一朴洞日記

多岐祐介の老残妄言

湯冷め夜桜


 フラワー公園のマメザクラが開花近しとの画像を提示して、十日が経った。幹の径およそ二センチ、背丈私より少々高く、およそ二メートル。成木らしいが幼木の風情。夜桜鑑賞である。

 自宅浴室で風呂を炊かなくなって、もうなん年にもなる。シャワーのみの使用だ。
 三十年近く以前、父の症状がだいぶ顕著になってきたころ、あわや大事故と肝を冷やした出来事がいく度もあった。家事の一端を担ってくれるつもりだったらしい。風呂のガスに点火したまま、うっかり忘れてしまうのである。
 家内のどこかから、ゴーッと低い音が聞えてくる気がした私は、もしやと思って浴室へ駆けつけると、湯槽には蓋がしてあるにもかかわらず、浴室は湯気もうもう。湯槽はグラグラ音を立てて、細かく振動しているようだった。
 慌てて火を止め、二方向の窓を開け放ち、湯気と湿気を逃がした。蓋を取ると湯はだいぶ減っていて、もう少し水位が下ればガスバーナーとをつなぐパイプが湯面に顔を覗かせそうだ。そうなったら湯ではなく熱気と湯気だけがバーナー方向へ運ばれてゆくわけで、故障は当然として最悪爆発でも起されたら、大事になるところだった。
 父にはタイマーを持たせて、首に掛けてくれるよう頼んだのだが、煩わしい邪魔臭いといって、しばしば外してどこかへ置き放しにする。そんな時に限って、家事を助けてやろうとの気を起す。
 はて怪しいぞと私に不吉な予感が働いて、事なきをえた場合が多かった。が、不意を突かれて、また私もうっかりしていて、あわや大事と肝を冷したことも三度あった。熱気充満湯気もうもうの現場へ父を引っぱって行って、以後風呂は私一人が担当することにして、父の善意はいっさい厳禁という措置を納得してもらった。

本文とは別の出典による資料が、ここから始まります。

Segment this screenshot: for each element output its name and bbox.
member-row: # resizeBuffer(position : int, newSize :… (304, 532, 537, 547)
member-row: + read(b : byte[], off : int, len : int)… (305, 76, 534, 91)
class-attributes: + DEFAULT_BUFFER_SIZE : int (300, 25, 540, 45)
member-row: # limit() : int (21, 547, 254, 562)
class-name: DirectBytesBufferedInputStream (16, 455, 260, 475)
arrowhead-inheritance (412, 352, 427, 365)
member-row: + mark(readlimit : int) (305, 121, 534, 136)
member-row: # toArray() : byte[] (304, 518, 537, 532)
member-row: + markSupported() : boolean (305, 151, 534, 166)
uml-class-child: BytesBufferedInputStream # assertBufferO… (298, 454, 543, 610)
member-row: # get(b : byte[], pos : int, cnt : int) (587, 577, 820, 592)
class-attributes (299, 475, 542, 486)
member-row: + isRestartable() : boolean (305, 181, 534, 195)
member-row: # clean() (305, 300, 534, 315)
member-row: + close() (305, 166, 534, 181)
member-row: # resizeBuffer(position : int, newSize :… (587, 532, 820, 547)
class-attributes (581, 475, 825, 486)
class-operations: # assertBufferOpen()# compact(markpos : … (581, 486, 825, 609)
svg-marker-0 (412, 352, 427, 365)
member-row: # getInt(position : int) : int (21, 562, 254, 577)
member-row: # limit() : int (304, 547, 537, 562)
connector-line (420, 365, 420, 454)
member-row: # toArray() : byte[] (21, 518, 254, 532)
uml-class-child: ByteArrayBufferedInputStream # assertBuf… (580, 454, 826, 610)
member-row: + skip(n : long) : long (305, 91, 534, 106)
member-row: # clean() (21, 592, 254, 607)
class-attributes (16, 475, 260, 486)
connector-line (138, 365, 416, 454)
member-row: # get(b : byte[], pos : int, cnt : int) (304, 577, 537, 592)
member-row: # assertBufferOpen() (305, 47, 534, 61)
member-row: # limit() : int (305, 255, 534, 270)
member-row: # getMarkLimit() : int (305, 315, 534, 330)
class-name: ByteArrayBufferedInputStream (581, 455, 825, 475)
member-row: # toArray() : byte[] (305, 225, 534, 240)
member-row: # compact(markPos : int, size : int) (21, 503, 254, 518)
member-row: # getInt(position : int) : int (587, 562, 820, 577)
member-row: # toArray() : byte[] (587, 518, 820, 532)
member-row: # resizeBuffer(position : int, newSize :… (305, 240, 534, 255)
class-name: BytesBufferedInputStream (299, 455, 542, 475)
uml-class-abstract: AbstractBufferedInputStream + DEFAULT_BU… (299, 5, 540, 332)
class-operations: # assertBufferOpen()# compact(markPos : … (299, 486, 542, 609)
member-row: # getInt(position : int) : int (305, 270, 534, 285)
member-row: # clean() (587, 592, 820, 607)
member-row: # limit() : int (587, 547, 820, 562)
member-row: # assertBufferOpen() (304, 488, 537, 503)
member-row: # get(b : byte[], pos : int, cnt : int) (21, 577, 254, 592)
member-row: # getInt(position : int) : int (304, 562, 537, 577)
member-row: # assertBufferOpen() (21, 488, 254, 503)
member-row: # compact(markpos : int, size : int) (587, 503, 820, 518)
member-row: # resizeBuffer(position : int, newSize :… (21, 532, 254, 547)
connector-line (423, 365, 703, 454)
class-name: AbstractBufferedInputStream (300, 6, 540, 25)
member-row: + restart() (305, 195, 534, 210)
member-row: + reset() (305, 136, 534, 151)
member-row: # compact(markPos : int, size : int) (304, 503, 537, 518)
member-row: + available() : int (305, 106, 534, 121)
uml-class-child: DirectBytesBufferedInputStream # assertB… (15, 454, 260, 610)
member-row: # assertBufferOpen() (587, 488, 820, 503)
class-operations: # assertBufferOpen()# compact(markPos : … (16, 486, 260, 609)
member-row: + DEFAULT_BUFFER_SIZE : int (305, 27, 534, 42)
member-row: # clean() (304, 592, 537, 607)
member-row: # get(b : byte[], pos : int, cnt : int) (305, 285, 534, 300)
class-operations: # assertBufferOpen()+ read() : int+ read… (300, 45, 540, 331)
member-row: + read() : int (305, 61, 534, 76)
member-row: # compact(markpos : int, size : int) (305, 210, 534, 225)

 それから二十数年して、独居老人となった私が、まださほどボケてもいないくせに、かつての父と同じうっかりをやらかしたのである。我ながら愕然とした。しかも私には、気付いて修正してくれる身内もない。途中で思い出したから助かったものの、うっかり状態から醒めなければ、いかなる結果を招来していたものやら、背筋が凍るとはこのことだ。
 で、浴室はシャワー専用とし、お湯屋さん通いを復活させた。だいいち入浴者は一人だし、炊いた日に入浴しないで翌日追い炊きしてみたり、勘案してみると、いずれが経済的かも判然としない。安心安全には換えられない。

 徒歩圏内にお湯屋さんが三軒ある。古い町のありがたいところだ。お湯屋と質屋の暖簾がさがっているのは、長く姿を変えずにこられた町である証拠だ。
 お湯屋愛好家でも評論家でもないから、気分次第でどの湯へも行く。うちの一軒への道すがらに、フラワー公園を通過するわけである。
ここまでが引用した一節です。